→ **EXERCISE REQUIREMENTS**: An exact copy of the records is needed; please leave the images out.

(Saved entries)
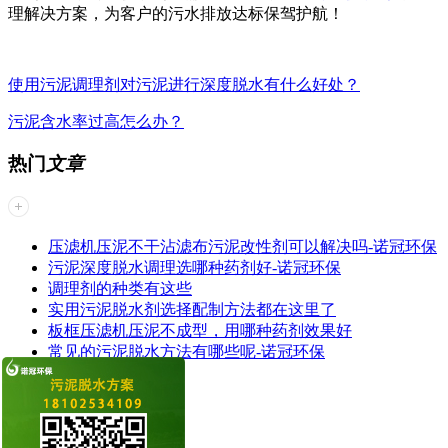
理解决方案，为客户的污水排放达标保驾护航！
使用污泥调理剂对污泥进行深度脱水有什么好处？
污泥含水率过高怎么办？
热门
文章
压滤机压泥不干沾滤布污泥改性剂可以解决吗-诺冠环保
污泥深度脱水调理选哪种药剂好-诺冠环保
调理剂的种​类有这些
实用污泥脱水剂选择配制方法都在这里了
板框压滤机压泥不成型，用哪种药剂效果好
常见的污泥脱水方法有哪些呢-诺冠环保
最新
资讯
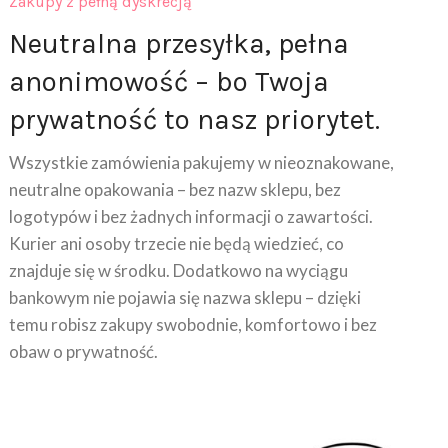
Neutralna przesyłka, pełna
anonimowość – bo Twoja
prywatność to nasz priorytet.
Wszystkie zamówienia pakujemy w nieoznakowane,
neutralne opakowania – bez nazw sklepu, bez
logotypów i bez żadnych informacji o zawartości.
Kurier ani osoby trzecie nie będą wiedzieć, co
znajduje się w środku. Dodatkowo na wyciągu
bankowym nie pojawia się nazwa sklepu – dzięki
temu robisz zakupy swobodnie, komfortowo i bez
obaw o prywatność.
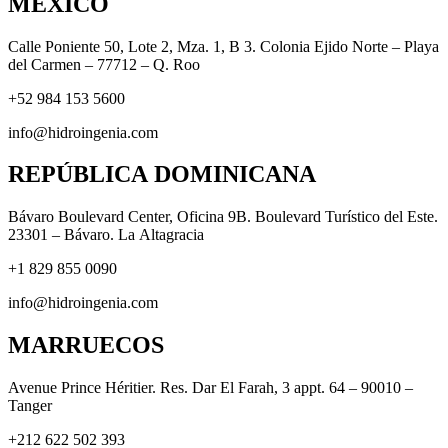
MEXICO
Calle Poniente 50, Lote 2, Mza. 1, B 3. Colonia Ejido Norte – Playa
del Carmen – 77712 – Q. Roo
+52 984 153 5600
info@hidroingenia.com
REPÚBLICA DOMINICANA
Bávaro Boulevard Center, Oficina 9B. Boulevard Turístico del Este.
23301 – Bávaro. La Altagracia
+1 829 855 0090
info@hidroingenia.com
MARRUECOS
Avenue Prince Héritier. Res. Dar El Farah, 3 appt. 64 – 90010 –
Tanger
+212 622 502 393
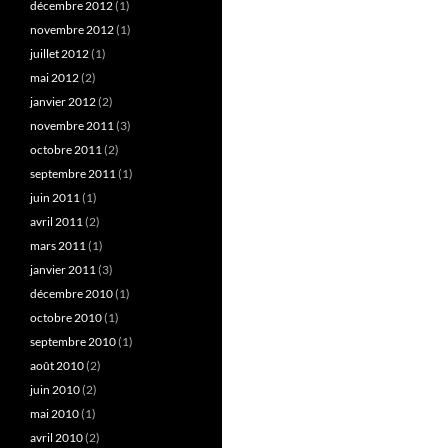
décembre 2012
(1)
novembre 2012
(1)
juillet 2012
(1)
mai 2012
(2)
janvier 2012
(2)
novembre 2011
(3)
octobre 2011
(2)
septembre 2011
(1)
juin 2011
(1)
avril 2011
(2)
mars 2011
(1)
janvier 2011
(3)
décembre 2010
(1)
octobre 2010
(1)
septembre 2010
(1)
août 2010
(2)
juin 2010
(2)
mai 2010
(1)
avril 2010
(2)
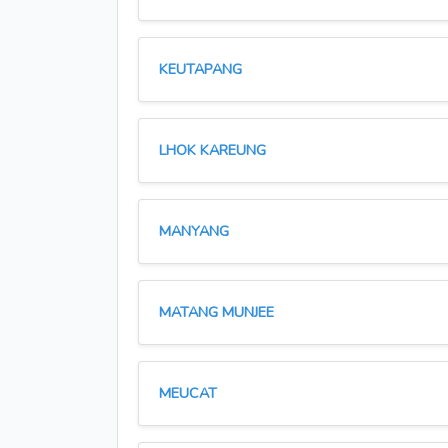
KEUTAPANG
LHOK KAREUNG
MANYANG
MATANG MUNJEE
MEUCAT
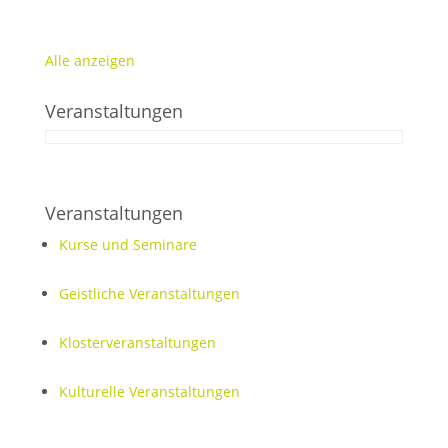
aus
Weiterlesen …
Alle anzeigen
Veranstaltungen
Veranstaltungen
Kurse und Seminare
Geistliche Veranstaltungen
Klosterveranstaltungen
Kulturelle Veranstaltungen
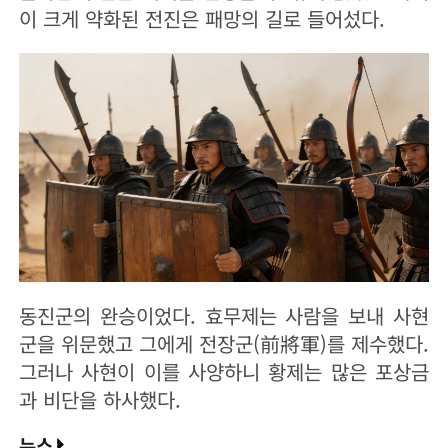
이 크게 약화된 전진은 패망의 길로 들어섰다.
동진군의 완승이었다. 효무제는 사람을 보내 사현
군을 위문했고 그에게 전장군(前將軍)를 제수했다.
그러나 사현이 이를 사양하니 황제는 많은 포상금
과 비단을 하사했다.
뉴스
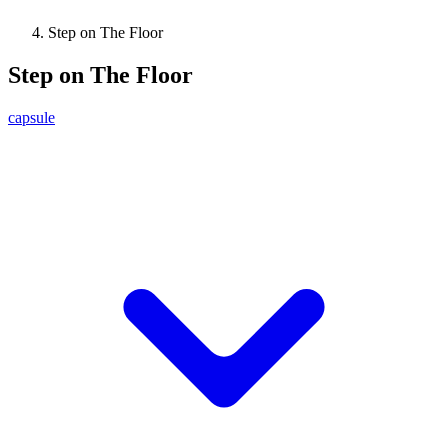
Step on The Floor
Step on The Floor
capsule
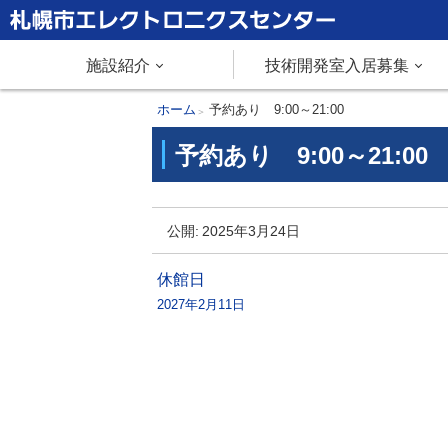
本
文
札幌市エレクトロニクスセンター
メ
施設紹介
技術開発室入居募集
へ
メ
ニ
現
ホーム
予約あり 9:00～21:00
ニ
在
予約あり 9:00～21:00
ュ
ュ
位
ー
置
ー
予
へ
の
公開:
2025年3月24日
約
階
あ
層
投
休館日
り
2027年2月11日
稿
9
ナ
:
0
ビ
0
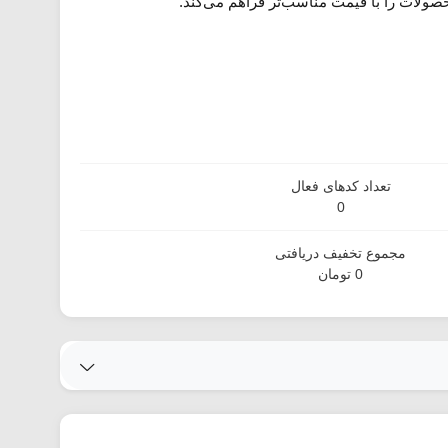
ولات را با قیمت مناسب‌تر فراهم می‌کند.
تعداد کدهای فعال
0
مجموع تخفیف دریافتی
0 تومان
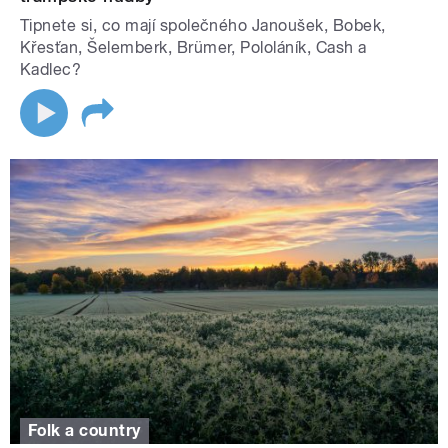
Tipnete si, co mají společného Janoušek, Bobek,
Křesťan, Šelemberk, Brümer, Pololáník, Cash a
Kadlec?
Folk a country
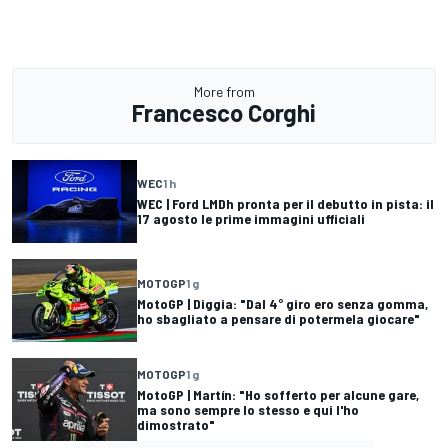
More from
Francesco Corghi
WEC
1 h
WEC | Ford LMDh pronta per il debutto in pista: il
17 agosto le prime immagini ufficiali
MOTOGP
1 g
MotoGP | Diggia: "Dal 4° giro ero senza gomma,
ho sbagliato a pensare di potermela giocare"
MOTOGP
1 g
MotoGP | Martín: "Ho sofferto per alcune gare,
ma sono sempre lo stesso e qui l'ho
dimostrato"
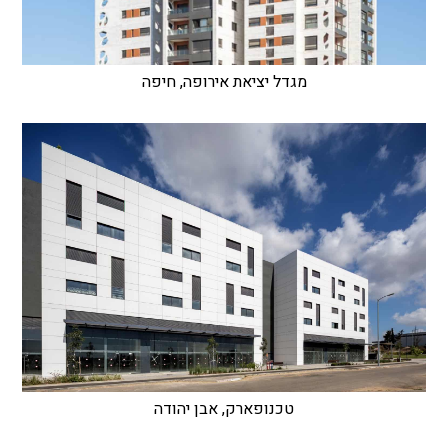
מגדל יציאת אירופה, חיפה
טכנופארק, אבן יהודה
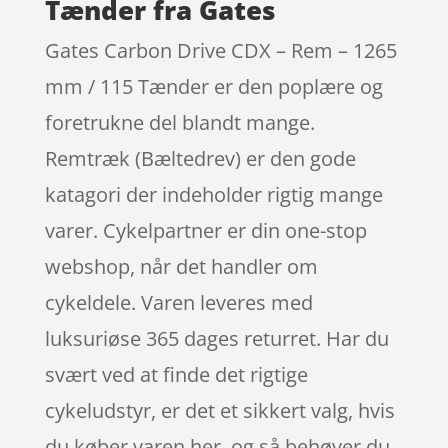
Tænder fra Gates
Gates Carbon Drive CDX – Rem – 1265
mm / 115 Tænder er den poplære og
foretrukne del blandt mange.
Remtræk (Bæltedrev) er den gode
katagori der indeholder rigtig mange
varer. Cykelpartner er din one-stop
webshop, når det handler om
cykeldele. Varen leveres med
luksuriøse 365 dages returret. Har du
svært ved at finde det rigtige
cykeludstyr, er det et sikkert valg, hvis
du køber varen her, og så behøver du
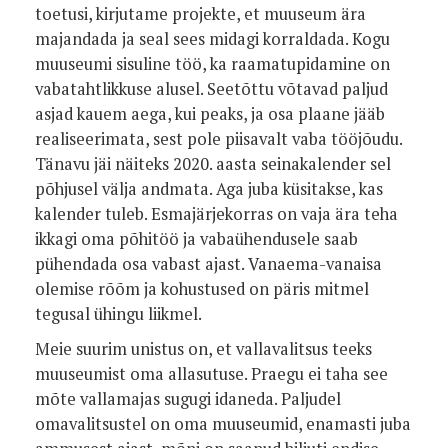
toetusi, kirjutame projekte, et muuseum ära
majandada ja seal sees midagi korraldada. Kogu
muuseumi sisuline töö, ka raamatupidamine on
vabatahtlikkuse alusel. Seetõttu võtavad paljud
asjad kauem aega, kui peaks, ja osa plaane jääb
realiseerimata, sest pole piisavalt vaba tööjõudu.
Tänavu jäi näiteks 2020. aasta seinakalender sel
põhjusel välja andmata. Aga juba küsitakse, kas
kalender tuleb. Esmajärjekorras on vaja ära teha
ikkagi oma põhitöö ja vabaühendusele saab
pühendada osa vabast ajast. Vanaema-vanaisa
olemise rõõm ja kohustused on päris mitmel
tegusal ühingu liikmel.
Meie suurim unistus on, et vallavalitsus teeks
muuseumist oma allasutuse. Praegu ei taha see
mõte vallamajas sugugi idaneda. Paljudel
omavalitsustel on oma muuseumid, enamasti juba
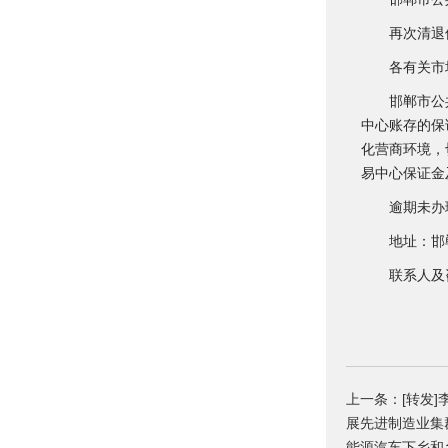
再次清退保
各有关市
邯郸市公共资
中心账存的保
化营商环境，
易中心保证金
逾期未办理
地址：邯郸市
联系人及咨询电
上一条：[转发
展先进制造业集
能源汽车下乡和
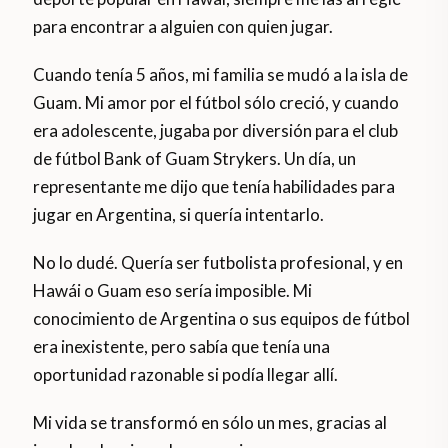
para encontrar a alguien con quien jugar.
Cuando tenía 5 años, mi familia se mudó a la isla de
Guam. Mi amor por el fútbol sólo creció, y cuando
era adolescente, jugaba por diversión para el club
de fútbol Bank of Guam Strykers. Un día, un
representante me dijo que tenía habilidades para
jugar en Argentina, si quería intentarlo.
No lo dudé. Quería ser futbolista profesional, y en
Hawái o Guam eso sería imposible. Mi
conocimiento de Argentina o sus equipos de fútbol
era inexistente, pero sabía que tenía una
oportunidad razonable si podía llegar allí.
Mi vida se transformó en sólo un mes, gracias al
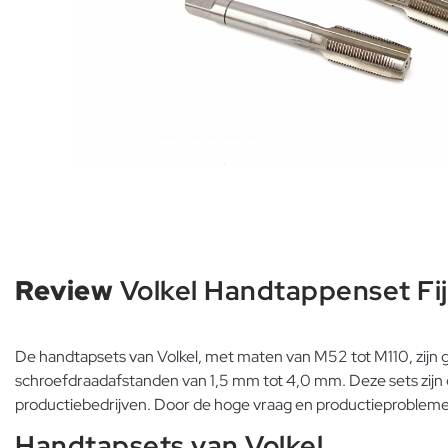
Review
Volkel Handtappenset Fij
De handtapsets van Volkel, met maten van M52 tot M110, zijn 
schroefdraadafstanden van 1,5 mm tot 4,0 mm. Deze sets zijn g
productiebedrijven. Door de hoge vraag en productieproblemen
Handtapsets van Volkel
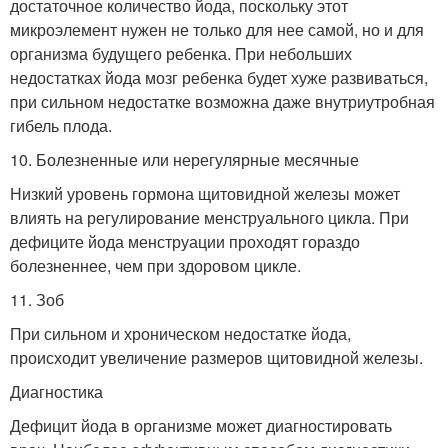
достаточное количество йода, поскольку этот
микроэлемент нужен не только для нее самой, но и для
организма будущего ребенка. При небольших
недостатках йода мозг ребенка будет хуже развиваться,
при сильном недостатке возможна даже внутриутробная
гибель плода.
10. Болезненные или нерегулярные месячные
Низкий уровень гормона щитовидной железы может
влиять на регулирование менструального цикла. При
дефиците йода менструации проходят гораздо
болезненнее, чем при здоровом цикле.
11. Зоб
При сильном и хроническом недостатке йода,
происходит увеличение размеров щитовидной железы.
Диагностика
Дефицит йода в организме может диагностировать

→ **EXERCISE OUTPUT**:
理解决方案，为客户的污水排放达标保驾护航！
使用污泥调理剂对污泥进行深度脱水有什么好处？
污泥含水率过高怎么办？
热门
文章
压滤机压泥不干沾滤布污泥改性剂可以解决吗-诺冠环保
污泥深度脱水调理选哪种药剂好-诺冠环保
调理剂的种​类有这些
实用污泥脱水剂选择配制方法都在这里了
板框压滤机压泥不成型，用哪种药剂效果好
常见的污泥脱水方法有哪些呢-诺冠环保
最新
资讯
Neutralna przesyłka, pełna
anonimowość – bo Twoja
prywatność to nasz priorytet.
Wszystkie zamówienia pakujemy w nieoznakowane,
neutralne opakowania – bez nazw sklepu, bez
logotypów i bez żadnych informacji o zawartości.
Kurier ani osoby trzecie nie będą wiedzieć, co
znajduje się w środku. Dodatkowo na wyciągu
bankowym nie pojawia się nazwa sklepu – dzięki
temu robisz zakupy swobodnie, komfortowo i bez
obaw o prywatność.
MEXICO
Calle Poniente 50, Lote 2, Mza. 1, B 3. Colonia Ejido Norte – Playa
del Carmen – 77712 – Q. Roo
+52 984 153 5600
info@hidroingenia.com
REPÚBLICA DOMINICANA
Bávaro Boulevard Center, Oficina 9B. Boulevard Turístico del Este.
23301 – Bávaro. La Altagracia
+1 829 855 0090
info@hidroingenia.com
MARRUECOS
Avenue Prince Héritier. Res. Dar El Farah, 3 appt. 64 – 90010 –
Tanger
+212 622 502 393
décembre 2012
(1)
novembre 2012
(1)
juillet 2012
(1)
mai 2012
(2)
janvier 2012
(2)
novembre 2011
(3)
octobre 2011
(2)
septembre 2011
(1)
juin 2011
(1)
avril 2011
(2)
mars 2011
(1)
janvier 2011
(3)
décembre 2010
(1)
octobre 2010
(1)
septembre 2010
(1)
août 2010
(2)
juin 2010
(2)
mai 2010
(1)
avril 2010
(2)
KEUTAPANG
LHOK KAREUNG
MANYANG
MATANG MUNJEE
MEUCAT
aus
Weiterlesen …
Alle anzeigen
Veranstaltungen
Veranstaltungen
Kurse und Seminare
Geistliche Veranstaltungen
Klosterveranstaltungen
Kulturelle Veranstaltungen
이 크게 약화된 전진은 패망의 길로 들어섰다.
동진군의 완승이었다. 효무제는 사람을 보내 사현
군을 위문했고 그에게 전장군(前將軍)를 제수했다.
그러나 사현이 이를 사양하니 황제는 많은 포상금
과 비단을 하사했다.
뉴스
Step on The Floor
Step on The Floor
capsule
本
文
札幌市エレクトロニクスセンター
メ
施設紹介
技術開発室入居募集
へ
メ
ニ
現
ホーム
予約あり 9:00～21:00
ニ
在
予約あり 9:00～21:00
ュ
ュ
位
ー
置
ー
予
へ
の
公開:
2025年3月24日
約
階
あ
層
投
休館日
り
2027年2月11日
稿
9
ナ
:
0
ビ
0
ولات را با قیمت مناسب‌تر فراهم می‌کند.
تعداد کدهای فعال
0
مجموع تخفیف دریافتی
0 تومان
Tipnete si, co mají společného Janoušek, Bobek,
Křesťan, Šelemberk, Brümer, Pololáník, Cash a
Kadlec?
Folk a country
More from
Francesco Corghi
WEC
1 h
WEC | Ford LMDh pronta per il debutto in pista: il
17 agosto le prime immagini ufficiali
MOTOGP
1 g
MotoGP | Diggia: "Dal 4° giro ero senza gomma,
ho sbagliato a pensare di potermela giocare"
MOTOGP
1 g
MotoGP | Martín: "Ho sofferto per alcune gare,
ma sono sempre lo stesso e qui l'ho
dimostrato"
מגדל יציאת אירופה, חיפה
טכנופארק, אבן יהודה
Tænder fra Gates
Gates Carbon Drive CDX – Rem – 1265
mm / 115 Tænder er den poplære og
foretrukne del blandt mange.
Remtræk (Bæltedrev) er den gode
katagori der indeholder rigtig mange
varer. Cykelpartner er din one-stop
webshop, når det handler om
cykeldele. Varen leveres med
luksuriøse 365 dages returret. Har du
svært ved at finde det rigtige
cykeludstyr, er det et sikkert valg, hvis
du køber varen her, og så behøver du
toetusi, kirjutame projekte, et muuseum ära
majandada ja seal sees midagi korraldada. Kogu
muuseumi sisuline töö, ka raamatupidamine on
vabatahtlikkuse alusel. Seetõttu võtavad paljud
asjad kauem aega, kui peaks, ja osa plaane jääb
realiseerimata, sest pole piisavalt vaba tööjõudu.
Tänavu jäi näiteks 2020. aasta seinakalender sel
põhjusel välja andmata. Aga juba küsitakse, kas
kalender tuleb. Esmajärjekorras on vaja ära teha
ikkagi oma põhitöö ja vabaühendusele saab
pühendada osa vabast ajast. Vanaema-vanaisa
olemise rõõm ja kohustused on päris mitmel
tegusal ühingu liikmel.
Meie suurim unistus on, et vallavalitsus teeks
muuseumist oma allasutuse. Praegu ei taha see
mõte vallamajas sugugi idaneda. Paljudel
omavalitsustel on oma muuseumid, enamasti juba
再次清退保
各有关市
邯郸市公共资
中心账存的保
化营商环境，
易中心保证金
逾期未办理
地址：邯郸市
联系人及咨询电
上一条：[转发
展先进制造业集
能源汽车下乡和
para encontrar a alguien con quien jugar.
Cuando tenía 5 años, mi familia se mudó a la isla de
Guam. Mi amor por el fútbol sólo creció, y cuando
era adolescente, jugaba por diversión para el club
de fútbol Bank of Guam Strykers. Un día, un
representante me dijo que tenía habilidades para
jugar en Argentina, si quería intentarlo.
No lo dudé. Quería ser futbolista profesional, y en
Hawái o Guam eso sería imposible. Mi
conocimiento de Argentina o sus equipos de fútbol
era inexistente, pero sabía que tenía una
oportunidad razonable si podía llegar allí.
Mi vida se transformó en sólo un mes, gracias al
Review
Volkel Handtappenset Fij
De handtapsets van Volkel, met maten van M52 tot M110, zijn 
schroefdraadafstanden van 1,5 mm tot 4,0 mm. Deze sets zijn g
productiebedrijven. Door de hoge vraag en productieproblemen
Handtapsets van Volkel
достаточное количество йода, поскольку этот
микроэлемент нужен не только для нее самой, но и для
организма будущего ребенка. При небольших
недостатках йода мозг ребенка будет хуже развиваться,
при сильном недостатке возможна даже внутриутробная
гибель плода.
10. Болезненные или нерегулярные месячные
Низкий уровень гормона щитовидной железы может
влиять на регулирование менструального цикла. При
дефиците йода менструации проходят гораздо
болезненнее, чем при здоровом цикле.
11. Зоб
При сильном и хроническом недостатке йода,
происходит увеличение размеров щитовидной железы.
Диагностика
Дефицит йода в организме может диагностировать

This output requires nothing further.